- _RECORDS SUPPLIED_:
=======
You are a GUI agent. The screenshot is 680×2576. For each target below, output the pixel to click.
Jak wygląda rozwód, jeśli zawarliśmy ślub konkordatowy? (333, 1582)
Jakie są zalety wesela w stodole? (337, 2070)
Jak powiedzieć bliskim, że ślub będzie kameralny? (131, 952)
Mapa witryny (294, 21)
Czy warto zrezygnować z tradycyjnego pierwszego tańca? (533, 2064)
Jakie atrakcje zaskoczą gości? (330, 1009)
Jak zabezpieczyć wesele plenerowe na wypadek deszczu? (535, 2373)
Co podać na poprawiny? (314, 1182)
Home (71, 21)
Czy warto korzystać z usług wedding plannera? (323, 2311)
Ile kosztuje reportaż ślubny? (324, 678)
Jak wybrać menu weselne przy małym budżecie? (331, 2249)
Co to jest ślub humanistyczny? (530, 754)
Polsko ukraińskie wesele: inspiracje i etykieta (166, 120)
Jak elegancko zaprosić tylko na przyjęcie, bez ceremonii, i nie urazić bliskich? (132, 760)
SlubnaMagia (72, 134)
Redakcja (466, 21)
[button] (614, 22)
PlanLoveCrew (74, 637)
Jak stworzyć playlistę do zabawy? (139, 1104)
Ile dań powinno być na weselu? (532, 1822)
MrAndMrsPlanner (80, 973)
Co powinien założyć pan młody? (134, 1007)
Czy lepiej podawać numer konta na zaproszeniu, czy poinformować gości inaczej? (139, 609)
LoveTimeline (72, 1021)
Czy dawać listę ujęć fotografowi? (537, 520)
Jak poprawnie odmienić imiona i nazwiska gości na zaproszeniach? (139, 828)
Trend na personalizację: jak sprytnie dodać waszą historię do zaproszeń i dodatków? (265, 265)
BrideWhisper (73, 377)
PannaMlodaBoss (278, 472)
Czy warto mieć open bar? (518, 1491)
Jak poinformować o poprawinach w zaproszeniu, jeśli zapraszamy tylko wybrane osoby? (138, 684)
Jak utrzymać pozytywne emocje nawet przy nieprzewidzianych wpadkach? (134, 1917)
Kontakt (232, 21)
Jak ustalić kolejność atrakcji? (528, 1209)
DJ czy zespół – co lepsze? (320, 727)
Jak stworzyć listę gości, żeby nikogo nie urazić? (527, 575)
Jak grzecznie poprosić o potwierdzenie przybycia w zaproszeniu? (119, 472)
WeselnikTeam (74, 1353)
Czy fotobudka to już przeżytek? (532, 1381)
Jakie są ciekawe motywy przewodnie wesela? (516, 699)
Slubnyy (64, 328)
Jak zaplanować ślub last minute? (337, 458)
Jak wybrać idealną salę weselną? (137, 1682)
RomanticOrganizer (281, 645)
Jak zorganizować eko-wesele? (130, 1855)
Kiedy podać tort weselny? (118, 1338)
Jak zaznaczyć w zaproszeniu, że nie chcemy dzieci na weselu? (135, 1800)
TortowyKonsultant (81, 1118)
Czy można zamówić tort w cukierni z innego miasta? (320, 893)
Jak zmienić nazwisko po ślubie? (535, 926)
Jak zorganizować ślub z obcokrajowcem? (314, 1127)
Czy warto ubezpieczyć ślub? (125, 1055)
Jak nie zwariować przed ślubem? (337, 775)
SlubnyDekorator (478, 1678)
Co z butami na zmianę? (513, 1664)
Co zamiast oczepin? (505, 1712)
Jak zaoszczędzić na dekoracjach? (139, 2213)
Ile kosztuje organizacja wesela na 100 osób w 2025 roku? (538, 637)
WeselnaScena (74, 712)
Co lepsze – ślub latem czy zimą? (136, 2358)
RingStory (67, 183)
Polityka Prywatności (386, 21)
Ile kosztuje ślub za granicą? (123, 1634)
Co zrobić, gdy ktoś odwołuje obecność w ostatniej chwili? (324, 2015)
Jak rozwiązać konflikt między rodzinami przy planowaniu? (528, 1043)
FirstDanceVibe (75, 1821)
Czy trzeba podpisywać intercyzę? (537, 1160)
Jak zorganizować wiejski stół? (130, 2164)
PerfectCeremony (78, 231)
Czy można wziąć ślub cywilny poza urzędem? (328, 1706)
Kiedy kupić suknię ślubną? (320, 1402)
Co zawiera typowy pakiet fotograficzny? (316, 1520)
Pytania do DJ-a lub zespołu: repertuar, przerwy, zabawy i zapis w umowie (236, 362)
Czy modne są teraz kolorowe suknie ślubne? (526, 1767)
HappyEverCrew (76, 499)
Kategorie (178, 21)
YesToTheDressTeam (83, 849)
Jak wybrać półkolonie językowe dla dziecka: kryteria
=======
- _EXERCISE DETAILS_:
Write the lines out again exactly, beginning at the line that contains "DJ czy zespół – co lepsze? (320, 727)" and stopping only at the final line of the listing above.

- _EXERCISE RESULT_:
DJ czy zespół – co lepsze? (320, 727)
Jak stworzyć listę gości, żeby nikogo nie urazić? (527, 575)
Jak grzecznie poprosić o potwierdzenie przybycia w zaproszeniu? (119, 472)
WeselnikTeam (74, 1353)
Czy fotobudka to już przeżytek? (532, 1381)
Jakie są ciekawe motywy przewodnie wesela? (516, 699)
Slubnyy (64, 328)
Jak zaplanować ślub last minute? (337, 458)
Jak wybrać idealną salę weselną? (137, 1682)
RomanticOrganizer (281, 645)
Jak zorganizować eko-wesele? (130, 1855)
Kiedy podać tort weselny? (118, 1338)
Jak zaznaczyć w zaproszeniu, że nie chcemy dzieci na weselu? (135, 1800)
TortowyKonsultant (81, 1118)
Czy można zamówić tort w cukierni z innego miasta? (320, 893)
Jak zmienić nazwisko po ślubie? (535, 926)
Jak zorganizować ślub z obcokrajowcem? (314, 1127)
Czy warto ubezpieczyć ślub? (125, 1055)
Jak nie zwariować przed ślubem? (337, 775)
SlubnyDekorator (478, 1678)
Co z butami na zmianę? (513, 1664)
Co zamiast oczepin? (505, 1712)
Jak zaoszczędzić na dekoracjach? (139, 2213)
Ile kosztuje organizacja wesela na 100 osób w 2025 roku? (538, 637)
WeselnaScena (74, 712)
Co lepsze – ślub latem czy zimą? (136, 2358)
RingStory (67, 183)
Polityka Prywatności (386, 21)
Ile kosztuje ślub za granicą? (123, 1634)
Co zrobić, gdy ktoś odwołuje obecność w ostatniej chwili? (324, 2015)
Jak rozwiązać konflikt między rodzinami przy planowaniu? (528, 1043)
FirstDanceVibe (75, 1821)
Czy trzeba podpisywać intercyzę? (537, 1160)
Jak zorganizować wiejski stół? (130, 2164)
PerfectCeremony (78, 231)
Czy można wziąć ślub cywilny poza urzędem? (328, 1706)
Kiedy kupić suknię ślubną? (320, 1402)
Co zawiera typowy pakiet fotograficzny? (316, 1520)
Pytania do DJ-a lub zespołu: repertuar, przerwy, zabawy i zapis w umowie (236, 362)
Czy modne są teraz kolorowe suknie ślubne? (526, 1767)
HappyEverCrew (76, 499)
Kategorie (178, 21)
YesToTheDressTeam (83, 849)
Jak wybrać półkolonie językowe dla dziecka: kryteria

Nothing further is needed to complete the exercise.